Work task:
Without including any pictures, write out the data below exactly.
:: Source data ::
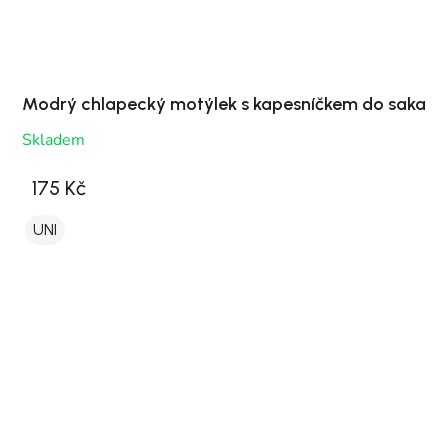
Modrý chlapecký motýlek s kapesníčkem do saka
Skladem
175 Kč
UNI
:::
Exercise output:
Modrý chlapecký motýlek s kapesníčkem do saka
Skladem
175 Kč
UNI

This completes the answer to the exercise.